Unfortunately, even after installing and setting everything up, I could not get the compiler to compile anything. The cityhash makefile was quite long and complicated, and getting it to use another compiler was impossible. I tried to compile it manually myself, but whenever I attempt that without the makefile (even for gcc) it wants to import a file that cannot be located. Here is roughly what I had planned to do, based on this guide (page 7):
1) compile and run once with auto-vectorizer ( icc -O3 -no-vec city.cc -o city.o )

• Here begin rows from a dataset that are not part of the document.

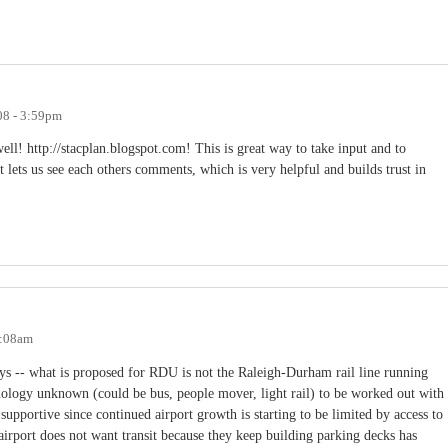
08 - 3:59pm
ell! http://stacplan.blogspot.com! This is great way to take input and to
it lets us see each others comments, which is very helpful and builds trust in
9:08am
ays -- what is proposed for RDU is not the Raleigh-Durham rail line running
chnology unknown (could be bus, people mover, light rail) to be worked out with
upportive since continued airport growth is starting to be limited by access to
airport does not want transit because they keep building parking decks has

2) compiler and run once without auto-vectorizer ( icc -O3 -vec-report -o city.o )
3) compare runtimes
4) repeat with -Ofast if the intel compiler allows it
Using Assembler
To be honest, I couldn’t get anything to work in this department. My skill in assembler is is pretty low and my attempts to rewrite things in the language never succeeded on any level. Though while this could theoretically be possible, I doubt there would be much to gain here. The hash function is already pretty fast.